First we’ll get the model parameters we need. If you take a look at the end of the concat.iqtree
file you will find a little section called ALISIM COMMAND
. You can find it like this on mac/linux (or just open the concat.iqtree
file in a text editor and scroll to the end:
tail concat.iqtree
You should see something like this:
ALISIM COMMAND
--------------
--alisim simulated_MSA -t concat.treefile -m "Q.plant+I{0.177536}+R8{0.147295,0.0935335,0.114418,0.190578,0.108376,0.538389,0.113777,0.804005,0.0898871,1.30004,0.137297,1.95653,0.0958285,3.48597,0.0155849,6.09904}" --length 432014
That bit after the -m
(not including the --length
stuff) is what you need to specify the Maximum Likelihood model parameters when you run the --scfl
command. Note that it’s vital that you use the model from YOUR analysis, not the example provided here. (That’s why this bit is an a longer and more detailed section at the end of the tutorial.)

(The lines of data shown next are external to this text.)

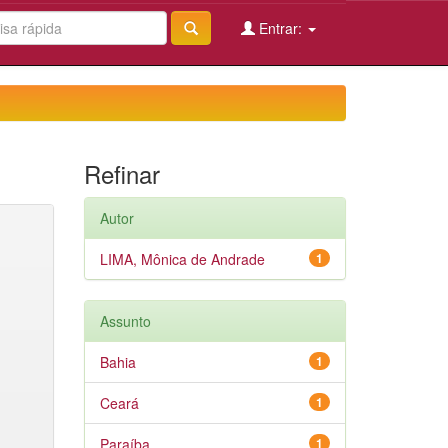
Entrar:
Refinar
Autor
LIMA, Mônica de Andrade
1
Assunto
Bahia
1
Ceará
1
Paraíba
1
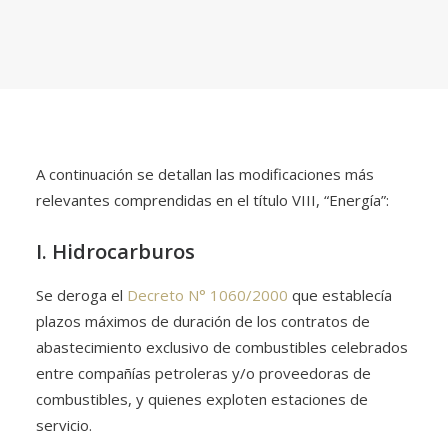
A continuación se detallan las modificaciones más
relevantes comprendidas en el título VIII, “Energía”:
I. Hidrocarburos
Se deroga el
Decreto N° 1060/2000
que establecía
plazos máximos de duración de los contratos de
abastecimiento exclusivo de combustibles celebrados
entre compañías petroleras y/o proveedoras de
combustibles, y quienes exploten estaciones de
servicio.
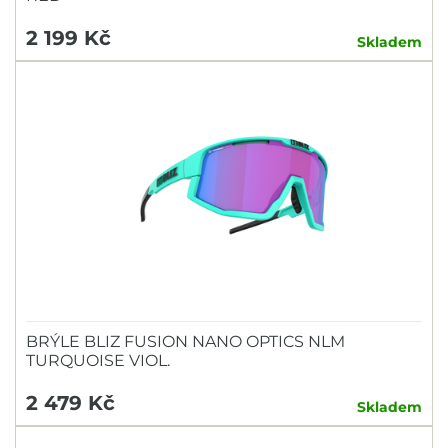
2 199 Kč
Skladem
BRÝLE BLIZ FUSION NANO OPTICS NLM
TURQUOISE VIOL.
2 479 Kč
Skladem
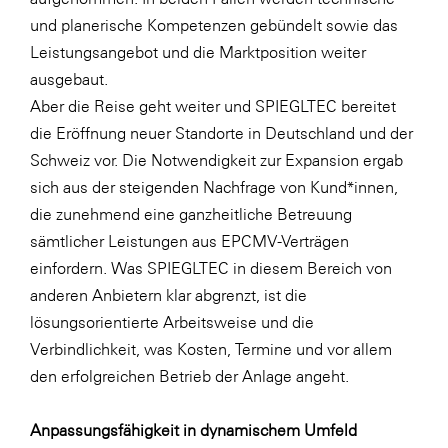
und planerische Kompetenzen gebündelt sowie das
Leistungsangebot und die Marktposition weiter
ausgebaut.
Aber die Reise geht weiter und SPIEGLTEC bereitet
die Eröffnung neuer Standorte in Deutschland und der
Schweiz vor. Die Notwendigkeit zur Expansion ergab
sich aus der steigenden Nachfrage von Kund*innen,
die zunehmend eine ganzheitliche Betreuung
sämtlicher Leistungen aus EPCMV-Verträgen
einfordern. Was SPIEGLTEC in diesem Bereich von
anderen Anbietern klar abgrenzt, ist die
lösungsorientierte Arbeitsweise und die
Verbindlichkeit, was Kosten, Termine und vor allem
den erfolgreichen Betrieb der Anlage angeht.
Anpassungsfähigkeit in dynamischem Umfeld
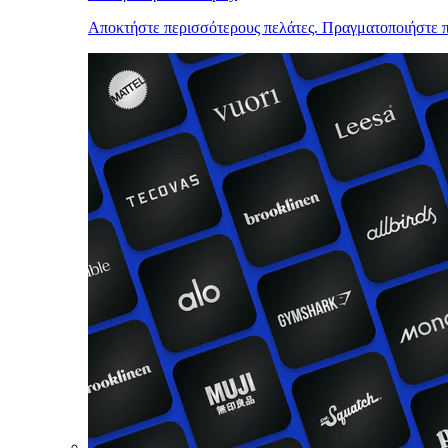
Αποκτήστε περισσότερους πελάτες. Πραγματοποιήστε π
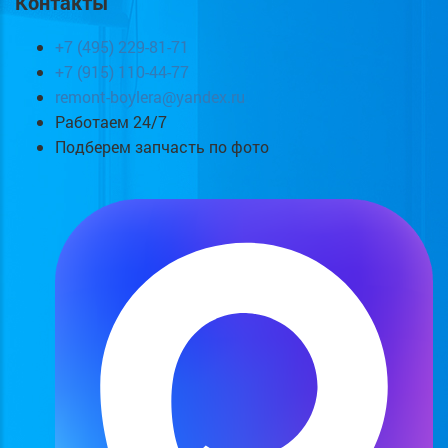
Контакты
+7 (495) 229-81-71
+7 (915) 110-44-77
remont-boylera@yandex.ru
Работаем 24/7
Подберем запчасть по фото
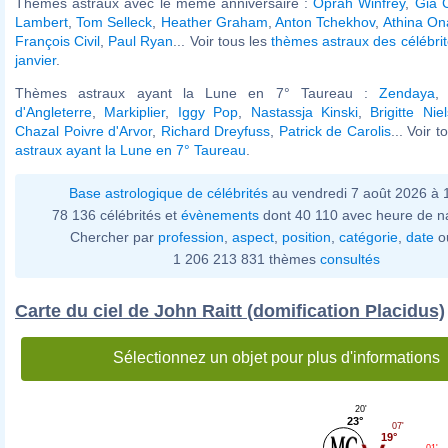
Thèmes astraux avec le même anniversaire :
Oprah Winfrey
,
Gia 
Lambert
,
Tom Selleck
,
Heather Graham
,
Anton Tchekhov
,
Athina On
François Civil
,
Paul Ryan
... Voir tous les
thèmes astraux des célébri
janvier
.
Thèmes astraux ayant la Lune en 7° Taureau :
Zendaya
d'Angleterre
,
Markiplier
,
Iggy Pop
,
Nastassja Kinski
,
Brigitte Nie
Chazal Poivre d'Arvor
,
Richard Dreyfuss
,
Patrick de Carolis
... Voir 
astraux ayant la Lune en 7° Taureau
.
Base astrologique de célébrités
au vendredi 7 août 2026 à
78 136 célébrités et
évènements
dont 40 110 avec heure de n
Chercher par
profession
,
aspect
,
position
,
catégorie
,
date
o
1 206 213 831 thèmes
consultés
Carte du ciel de John Raitt (domification Placidus)
Sélectionnez un objet pour plus d'informations
20'
23°
07'
19°
01'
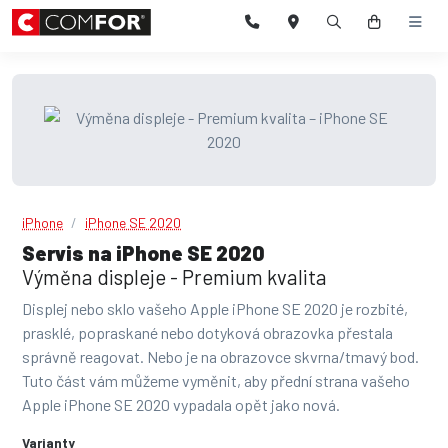
iPhone
iPhone SE 2020
Servis na iPhone SE 2020
Výměna displeje - Premium kvalita
Displej nebo sklo vašeho Apple iPhone SE 2020 je rozbité,
prasklé, popraskané nebo dotyková obrazovka přestala
správně reagovat. Nebo je na obrazovce skvrna/tmavý bod.
Tuto část vám můžeme vyměnit, aby přední strana vašeho
Apple iPhone SE 2020 vypadala opět jako nová.
Varianty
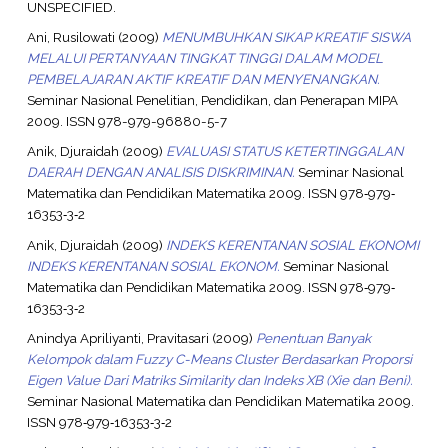
UNSPECIFIED.
Ani, Rusilowati
(2009)
MENUMBUHKAN SIKAP KREATIF SISWA
MELALUI PERTANYAAN TINGKAT TINGGI DALAM MODEL
PEMBELAJARAN AKTIF KREATIF DAN MENYENANGKAN.
Seminar Nasional Penelitian, Pendidikan, dan Penerapan MIPA
2009. ISSN 978-979-96880-5-7
Anik, Djuraidah
(2009)
EVALUASI STATUS KETERTINGGALAN
DAERAH DENGAN ANALISIS DISKRIMINAN.
Seminar Nasional
Matematika dan Pendidikan Matematika 2009. ISSN 978‐979‐
16353‐3‐2
Anik, Djuraidah
(2009)
INDEKS KERENTANAN SOSIAL EKONOMI
INDEKS KERENTANAN SOSIAL EKONOM.
Seminar Nasional
Matematika dan Pendidikan Matematika 2009. ISSN 978‐979‐
16353‐3‐2
Anindya Apriliyanti, Pravitasari
(2009)
Penentuan Banyak
Kelompok dalam Fuzzy C-Means Cluster Berdasarkan Proporsi
Eigen Value Dari Matriks Similarity dan Indeks XB (Xie dan Beni).
Seminar Nasional Matematika dan Pendidikan Matematika 2009.
ISSN 978‐979‐16353‐3‐2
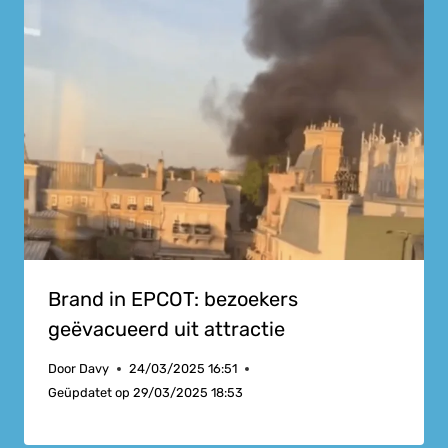
Brand in EPCOT: bezoekers
geëvacueerd uit attractie
Door
Davy
24/03/2025 16:51
Geüpdatet op
29/03/2025 18:53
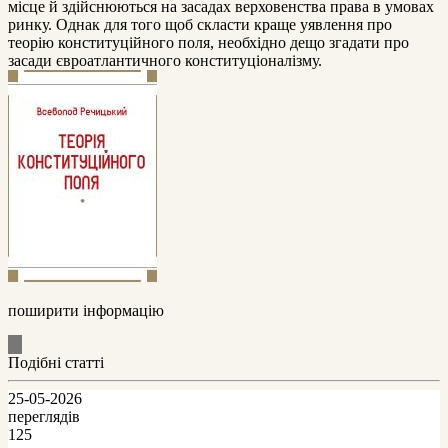
місце й здійснюються на засадах верховенства права в умовах
ринку. Однак для того щоб скласти краще уявлення про
теорію конституційного поля, необхідно дещо згадати про
засади євроатлантичного конституціоналізму.
поширити інформацію
Подібні статті
25-05-2026
переглядів
125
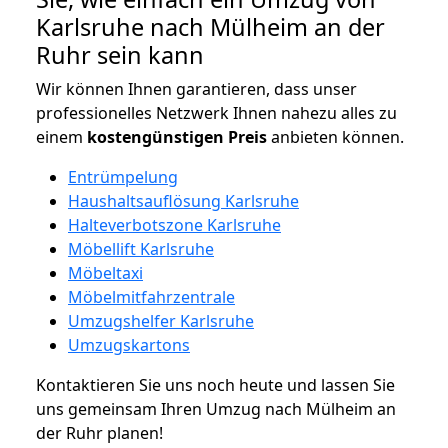
Karlsruhe nach Mülheim an der
Ruhr sein kann
Wir können Ihnen garantieren, dass unser
professionelles Netzwerk Ihnen nahezu alles zu
einem
kostengünstigen
Preis
anbieten können.
Entrümpelung
Haushaltsauflösung Karlsruhe
Halteverbotszone Karlsruhe
Möbellift Karlsruhe
Möbeltaxi
Möbelmitfahrzentrale
Umzugshelfer Karlsruhe
Umzugskartons
Kontaktieren Sie uns noch heute und lassen Sie
uns gemeinsam Ihren Umzug nach Mülheim an
der Ruhr planen!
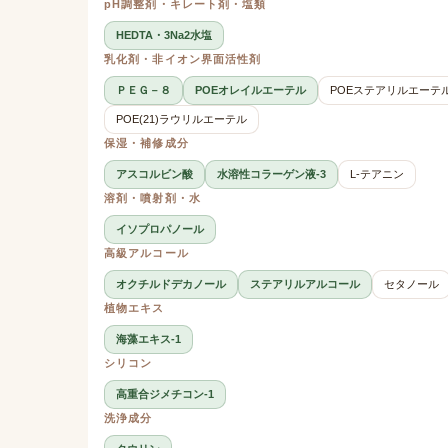
pH調整剤・キレート剤・塩類
HEDTA・3Na2水塩
乳化剤・非イオン界面活性剤
ＰＥＧ－８
POEオレイルエーテル
POEステアリルエーテ
POE(21)ラウリルエーテル
保湿・補修成分
アスコルビン酸
水溶性コラーゲン液-3
L-テアニン
溶剤・噴射剤・水
イソプロパノール
高級アルコール
オクチルドデカノール
ステアリルアルコール
セタノール
植物エキス
海藻エキス-1
シリコン
高重合ジメチコン-1
洗浄成分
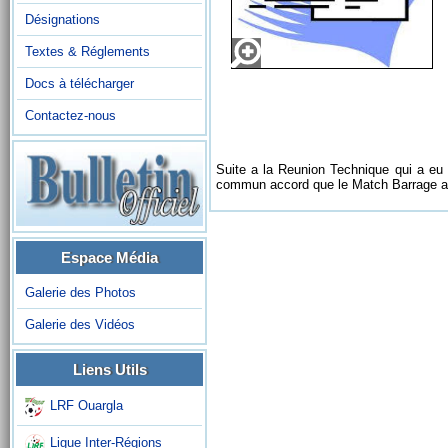
Désignations
Textes & Réglements
Docs à télécharger
Contactez-nous
Suite a la Reunion Technique qui
commun accord que le Match Barrage au
Espace Média
Galerie des Photos
Galerie des Vidéos
Liens Utils
LRF Ouargla
Ligue Inter-Régions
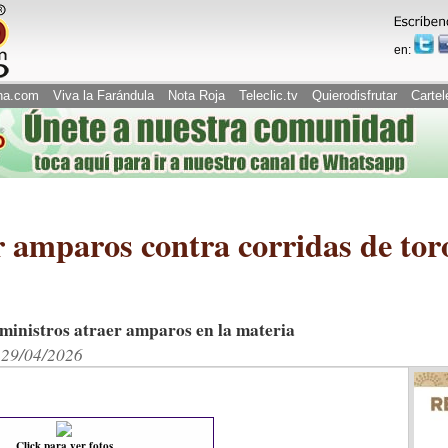
en:
na.com
Viva la Farándula
Nota Roja
Teleclic.tv
Quierodisfrutar
Cartel
 amparos contra corridas de toro
 ministros atraer amparos en la materia
. 29/04/2026
Click para ver fotos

We also want to re-use the branch lengths we calculated in step 1, and we can do that easily with the -blfix
option.
To put all of that together, we are going to change the final command of the tutorial above, where we calculate the site concordance factors from one of these two options (depending on if your alignments are per-locus, or all concatentated):
# simple command, with per-locus alignments
# compute site concordance factor using likelihood with v2.2.2
iqtree2 -te concat.treefile -p ALN_DIR --scfl 100 --prefix concord2
# simple command, with concatenated alignments
# compute site concordance factor using likelihood with v2.2.2
iqtree2 -te concat.treefile -s ALN_FILE --scfl 100 --prefix concord2
To one of these, where we add the two extra commands via -blfix
and -m
, to fix all the parameters we already calculated. A reminder - do NOT use the exact commandlines above. You have to replace everything after the -m
with what you found in your own concat.iqtree
file:
# faster analysis, using pre-computed model parameters, with per-locus alignments
# compute site concordance factor using likelihood with v2.2.2
iqtree2 -te concat.treefile -p ALN_DIR --scfl 100 --prefix concord2 -blfix -m "Q.plant+I{0.177536}+R8{0.147295,0.0935335,0.114418,0.190578,0.108376,0.538389,0.113777,0.804005,0.0898871,1.30004,0.137297,1.95653,0.0958285,3.48597,0.0155849,6.09904}"
# faster analysis, using pre-computed model parameters, with concatenated alignments
# compute site concordance factor using likelihood with v2.2.2
iqtree2 -te concat.treefile -s ALN_FILE --scfl 100 --prefix concord2 -blfix -m "Q.plant+I{0.177536}+R8{0.147295,0.0935335,0.114418,0.190578,0.108376,0.538389,0.113777,0.804005,0.0898871,1.30004,0.137297,1.95653,0.0958285,3.48597,0.0155849,6.09904}"
All this does is tells IQ-TREE to use the model parameters and branch lengths you already calculated. On large datasets this can save a lot of analysis time.